Let’s also examine hedge fund activity in other stocks similar to Discover Financial Services (NYSE:DFS). We will take a look at Vulcan Materials Company (NYSE:VMC), Telefonica Brasil SA (NYSE:VIV), Quest Diagnostics Incorporated (NYSE:DGX), Cardinal Health, Inc. (NYSE:CAH), Tractor Supply Company (NASDAQ:TSCO), CBRE Group, Inc. (NYSE:CBRE), and BioNTech SE (NASDAQ:BNTX). This group of stocks’ market values resemble DFS’s market value.
|Ticker||No of HFs with positions||Total Value of HF Positions (x1000)||Change in HF Position|
View table here if you experience formatting issues.
As you can see these stocks had an average of 34.3 hedge funds with bullish positions and the average amount invested in these stocks was $768 million.
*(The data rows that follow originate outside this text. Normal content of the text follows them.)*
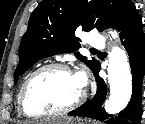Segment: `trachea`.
Listing matches in <instances>:
<instances>
[{"instance_id":"trachea-1","label":"trachea","mask_w":145,"mask_h":124,"mask_svg":"<svg viewBox=\"0 0 145 124\" xmlns=\"http://www.w3.org/2000/svg\"><path fill=\"white\" fill-rule=\"evenodd\" d=\"M91 51H96V49H91Z\"/></svg>"}]
</instances>
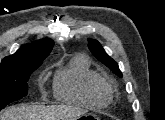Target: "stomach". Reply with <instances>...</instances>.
<instances>
[{
    "instance_id": "stomach-1",
    "label": "stomach",
    "mask_w": 165,
    "mask_h": 120,
    "mask_svg": "<svg viewBox=\"0 0 165 120\" xmlns=\"http://www.w3.org/2000/svg\"><path fill=\"white\" fill-rule=\"evenodd\" d=\"M91 117L93 119H97V120L99 119L95 114L92 113H82L76 119L86 120V119H91Z\"/></svg>"
}]
</instances>
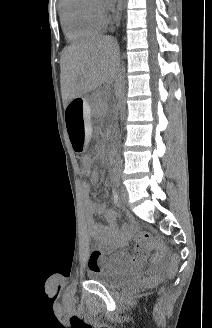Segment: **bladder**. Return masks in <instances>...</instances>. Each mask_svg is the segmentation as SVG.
I'll list each match as a JSON object with an SVG mask.
<instances>
[{
	"instance_id": "bladder-1",
	"label": "bladder",
	"mask_w": 212,
	"mask_h": 328,
	"mask_svg": "<svg viewBox=\"0 0 212 328\" xmlns=\"http://www.w3.org/2000/svg\"><path fill=\"white\" fill-rule=\"evenodd\" d=\"M90 280L99 282L109 289H120L135 280V273L114 270H91L87 273Z\"/></svg>"
}]
</instances>
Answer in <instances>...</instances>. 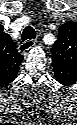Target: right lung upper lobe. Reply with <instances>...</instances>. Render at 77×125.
<instances>
[{
    "mask_svg": "<svg viewBox=\"0 0 77 125\" xmlns=\"http://www.w3.org/2000/svg\"><path fill=\"white\" fill-rule=\"evenodd\" d=\"M23 55L18 53L10 36L0 30V84H8L17 77Z\"/></svg>",
    "mask_w": 77,
    "mask_h": 125,
    "instance_id": "right-lung-upper-lobe-1",
    "label": "right lung upper lobe"
}]
</instances>
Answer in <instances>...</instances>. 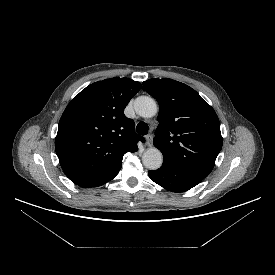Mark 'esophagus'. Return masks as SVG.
Here are the masks:
<instances>
[{"label":"esophagus","mask_w":275,"mask_h":275,"mask_svg":"<svg viewBox=\"0 0 275 275\" xmlns=\"http://www.w3.org/2000/svg\"><path fill=\"white\" fill-rule=\"evenodd\" d=\"M152 144H153V136H152L151 134H148V135L146 136V145H147L148 147H151Z\"/></svg>","instance_id":"obj_1"}]
</instances>
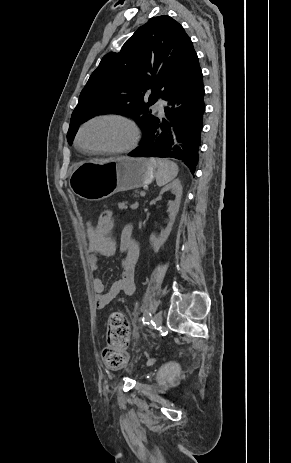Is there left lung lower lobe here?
I'll return each mask as SVG.
<instances>
[{"mask_svg": "<svg viewBox=\"0 0 291 463\" xmlns=\"http://www.w3.org/2000/svg\"><path fill=\"white\" fill-rule=\"evenodd\" d=\"M204 94L199 67L164 97L165 118H154L139 147L129 156L175 158L185 163L193 174L201 146Z\"/></svg>", "mask_w": 291, "mask_h": 463, "instance_id": "0a47b994", "label": "left lung lower lobe"}]
</instances>
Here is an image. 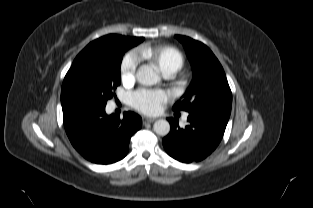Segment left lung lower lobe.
Here are the masks:
<instances>
[{"label":"left lung lower lobe","instance_id":"0a47b994","mask_svg":"<svg viewBox=\"0 0 313 208\" xmlns=\"http://www.w3.org/2000/svg\"><path fill=\"white\" fill-rule=\"evenodd\" d=\"M189 124L180 128L178 122L168 118L170 133L163 138L166 152L174 159L184 162H198L210 155L220 143L229 116L220 113H189Z\"/></svg>","mask_w":313,"mask_h":208}]
</instances>
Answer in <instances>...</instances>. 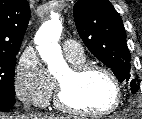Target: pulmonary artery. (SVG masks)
Instances as JSON below:
<instances>
[{
    "instance_id": "obj_1",
    "label": "pulmonary artery",
    "mask_w": 142,
    "mask_h": 119,
    "mask_svg": "<svg viewBox=\"0 0 142 119\" xmlns=\"http://www.w3.org/2000/svg\"><path fill=\"white\" fill-rule=\"evenodd\" d=\"M63 50L67 58H77L83 55L81 46L74 40H65Z\"/></svg>"
}]
</instances>
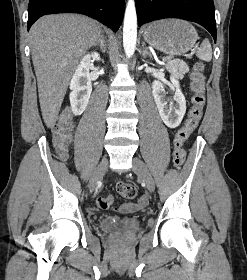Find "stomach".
Wrapping results in <instances>:
<instances>
[{
    "mask_svg": "<svg viewBox=\"0 0 247 280\" xmlns=\"http://www.w3.org/2000/svg\"><path fill=\"white\" fill-rule=\"evenodd\" d=\"M144 40L167 55H180L191 50L198 34L195 28L181 19H165L150 23L143 30Z\"/></svg>",
    "mask_w": 247,
    "mask_h": 280,
    "instance_id": "stomach-1",
    "label": "stomach"
}]
</instances>
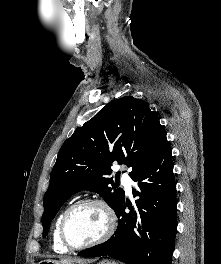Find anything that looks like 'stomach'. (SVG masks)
<instances>
[{"label":"stomach","mask_w":221,"mask_h":264,"mask_svg":"<svg viewBox=\"0 0 221 264\" xmlns=\"http://www.w3.org/2000/svg\"><path fill=\"white\" fill-rule=\"evenodd\" d=\"M38 264H88L86 261L84 262H69V263H64L58 260H52V259H45L40 261ZM97 264H117L115 261L111 260H103Z\"/></svg>","instance_id":"stomach-1"}]
</instances>
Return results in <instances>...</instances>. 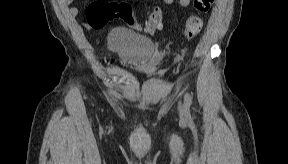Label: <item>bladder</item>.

That figure was $741 million in DFS’s case. Vulcan Materials Company (NYSE:VMC) is the most popular stock in this table. On the other hand Telefonica Brasil SA (NYSE:VIV) is the least popular one with only 12 bullish hedge fund positions. Discover Financial Services (NYSE:DFS) is not the most popular stock in this group but hedge fund interest is still above average. Our overall hedge fund sentiment score for DFS is 75.4. Stocks with higher number of hedge fund positions relative to other stocks as well as relative to their historical range receive a higher sentiment score. Our calculations showed that top 10 most popular stocks among hedge funds returned 41.4% in 2019 and outperformed the S&P 500 ETF (SPY) by 10.1 percentage points. These stocks gained 30% in 2020 through October 23rd and still beat the market by 21 percentage points. Hedge funds were also right about betting on DFS as the stock returned 36.9% since the end of Q2 (through 10/23) and outperformed the market. Hedge funds were rewarded for their relative bullishness.